As COP27 gets underway this week, world leaders will be descending on Egypt with a further round of speeches, promises and pledges to keep 1.5°C […]
Some time ago I posted a discussion on the allowance decline within EU Emissions Trading System (EU ETS), with no new allowances available after 2058 based on the proposed linear rate of decline of 2.2% each year, but assuming that this would be brought forwards to 2050. Back in early 2020 the EU was in the first stage of laying out its ambition for the 2020s and I noted then;
Based on a continuation of the EU ETS under the current trajectory it won’t reach zero until the late 2050s. . . . Under a revised EU ETS, from January 1st 2050 (or perhaps 2051) there will be no further allocation of allowances, either by auction or freely given. Yet this may not be a time in which there are no emissions – thirty years is possibly insufficient time for the complete turnover of everything in the large emitters system.

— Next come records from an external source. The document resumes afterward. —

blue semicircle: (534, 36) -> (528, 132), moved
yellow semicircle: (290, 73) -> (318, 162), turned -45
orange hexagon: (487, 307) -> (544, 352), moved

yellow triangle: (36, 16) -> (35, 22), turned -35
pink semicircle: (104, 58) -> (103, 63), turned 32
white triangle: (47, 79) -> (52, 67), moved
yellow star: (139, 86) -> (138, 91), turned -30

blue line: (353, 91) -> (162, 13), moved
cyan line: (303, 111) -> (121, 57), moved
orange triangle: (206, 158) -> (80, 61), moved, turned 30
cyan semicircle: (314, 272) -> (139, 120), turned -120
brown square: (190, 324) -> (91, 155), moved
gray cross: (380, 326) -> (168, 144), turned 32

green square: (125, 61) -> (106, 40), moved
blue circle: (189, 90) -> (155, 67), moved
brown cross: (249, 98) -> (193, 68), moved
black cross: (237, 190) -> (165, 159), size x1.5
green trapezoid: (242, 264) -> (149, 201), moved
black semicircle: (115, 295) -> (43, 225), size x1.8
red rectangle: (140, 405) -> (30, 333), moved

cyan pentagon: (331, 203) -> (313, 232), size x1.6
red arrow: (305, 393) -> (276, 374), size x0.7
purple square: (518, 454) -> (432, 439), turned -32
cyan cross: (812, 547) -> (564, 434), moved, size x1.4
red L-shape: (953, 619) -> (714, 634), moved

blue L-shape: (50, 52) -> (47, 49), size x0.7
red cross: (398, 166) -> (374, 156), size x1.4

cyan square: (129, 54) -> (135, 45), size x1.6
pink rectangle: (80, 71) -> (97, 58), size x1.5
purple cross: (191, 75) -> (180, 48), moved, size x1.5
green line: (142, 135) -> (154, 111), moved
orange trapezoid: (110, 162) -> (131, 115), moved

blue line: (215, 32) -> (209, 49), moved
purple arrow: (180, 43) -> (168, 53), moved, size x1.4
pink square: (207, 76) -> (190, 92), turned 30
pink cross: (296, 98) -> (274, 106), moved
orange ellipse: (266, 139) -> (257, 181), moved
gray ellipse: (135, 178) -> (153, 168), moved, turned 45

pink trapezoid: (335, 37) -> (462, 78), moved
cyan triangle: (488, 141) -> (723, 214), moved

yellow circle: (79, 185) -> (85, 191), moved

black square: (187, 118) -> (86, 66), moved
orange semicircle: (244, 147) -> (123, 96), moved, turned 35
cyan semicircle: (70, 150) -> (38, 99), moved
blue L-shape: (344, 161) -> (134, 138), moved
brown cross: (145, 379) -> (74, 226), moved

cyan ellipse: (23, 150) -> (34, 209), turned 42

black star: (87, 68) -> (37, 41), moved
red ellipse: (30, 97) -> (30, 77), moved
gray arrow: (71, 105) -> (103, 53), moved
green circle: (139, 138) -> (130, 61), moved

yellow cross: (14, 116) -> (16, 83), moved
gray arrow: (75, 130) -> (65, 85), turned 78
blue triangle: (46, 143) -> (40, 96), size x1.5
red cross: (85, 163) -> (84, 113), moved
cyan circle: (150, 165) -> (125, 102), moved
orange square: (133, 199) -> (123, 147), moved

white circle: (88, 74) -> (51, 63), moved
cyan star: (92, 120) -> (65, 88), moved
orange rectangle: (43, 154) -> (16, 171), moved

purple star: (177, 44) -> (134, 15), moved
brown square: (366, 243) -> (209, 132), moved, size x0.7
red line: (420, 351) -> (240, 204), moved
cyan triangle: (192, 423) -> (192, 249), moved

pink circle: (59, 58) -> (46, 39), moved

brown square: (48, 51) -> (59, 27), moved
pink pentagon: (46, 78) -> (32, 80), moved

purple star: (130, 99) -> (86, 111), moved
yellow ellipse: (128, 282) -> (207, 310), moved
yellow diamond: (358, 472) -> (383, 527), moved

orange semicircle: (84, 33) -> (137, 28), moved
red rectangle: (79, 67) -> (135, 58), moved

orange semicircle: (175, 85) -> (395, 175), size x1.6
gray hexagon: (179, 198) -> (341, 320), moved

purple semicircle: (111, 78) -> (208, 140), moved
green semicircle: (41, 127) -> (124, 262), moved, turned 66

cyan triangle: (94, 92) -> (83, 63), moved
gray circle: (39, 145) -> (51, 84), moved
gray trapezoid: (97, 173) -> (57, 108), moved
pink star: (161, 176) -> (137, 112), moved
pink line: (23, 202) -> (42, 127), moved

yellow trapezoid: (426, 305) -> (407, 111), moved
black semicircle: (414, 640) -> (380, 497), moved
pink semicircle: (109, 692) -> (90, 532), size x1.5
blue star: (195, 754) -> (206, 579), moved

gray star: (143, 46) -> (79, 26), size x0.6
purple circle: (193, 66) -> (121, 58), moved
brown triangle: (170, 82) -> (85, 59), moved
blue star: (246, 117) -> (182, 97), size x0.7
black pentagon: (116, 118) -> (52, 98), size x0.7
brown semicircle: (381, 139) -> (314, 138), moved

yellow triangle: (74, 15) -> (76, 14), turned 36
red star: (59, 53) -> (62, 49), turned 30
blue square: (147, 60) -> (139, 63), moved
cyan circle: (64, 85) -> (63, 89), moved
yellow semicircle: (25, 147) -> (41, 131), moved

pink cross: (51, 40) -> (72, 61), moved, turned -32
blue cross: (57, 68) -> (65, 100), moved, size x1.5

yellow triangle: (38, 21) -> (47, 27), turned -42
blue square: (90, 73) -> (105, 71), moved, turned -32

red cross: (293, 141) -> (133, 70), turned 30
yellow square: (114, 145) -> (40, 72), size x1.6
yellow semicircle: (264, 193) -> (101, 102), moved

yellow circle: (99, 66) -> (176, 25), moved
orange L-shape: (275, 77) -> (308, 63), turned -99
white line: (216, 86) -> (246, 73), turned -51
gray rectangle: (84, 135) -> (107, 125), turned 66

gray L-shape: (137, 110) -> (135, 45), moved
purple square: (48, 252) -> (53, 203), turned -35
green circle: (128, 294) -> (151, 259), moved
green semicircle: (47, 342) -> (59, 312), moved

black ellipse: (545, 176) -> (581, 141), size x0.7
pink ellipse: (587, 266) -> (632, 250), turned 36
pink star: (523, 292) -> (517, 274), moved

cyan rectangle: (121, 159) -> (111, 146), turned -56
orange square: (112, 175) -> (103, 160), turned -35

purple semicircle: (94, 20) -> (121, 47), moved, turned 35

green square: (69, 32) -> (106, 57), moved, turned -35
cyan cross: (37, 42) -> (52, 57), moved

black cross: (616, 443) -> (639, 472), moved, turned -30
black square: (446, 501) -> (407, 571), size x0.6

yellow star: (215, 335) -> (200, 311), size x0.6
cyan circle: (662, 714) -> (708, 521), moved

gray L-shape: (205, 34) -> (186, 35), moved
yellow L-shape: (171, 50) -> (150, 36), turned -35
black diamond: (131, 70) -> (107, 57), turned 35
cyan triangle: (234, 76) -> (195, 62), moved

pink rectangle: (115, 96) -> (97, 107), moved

A great deal of water has passed under the bridge since then and today as we look at the EU ETS, a radically different picture emerges. The EU has announced its Fit for 55 package and as part of that has also announced a significant change for the EU ETS. Notably, they have said;
In phase 4 of the EU ETS (2021-2030), the cap on emissions continues to decrease annually at an increased annual linear reduction factor of 2.2%. The Union-wide cap for 2021 from stationary installations is fixed at 1,571,583,007 allowances. The annual reduction corresponding to the linear reduction factor is 43,003,515 allowances. . . . . The Commission is proposing a new target to reduce emissions from the EU ETS sectors by 61% by 2030, compared to 2005 levels. This represents an increase of 18 percentage points compared to the -43% target under the existing legislation. To reach this target, the Commission proposes a one-off reduction of the overall emissions cap by 117 million allowances (‘re-basing’), and a steeper annual emissions reduction of 4.2% (instead of 2.2% per year under the current system).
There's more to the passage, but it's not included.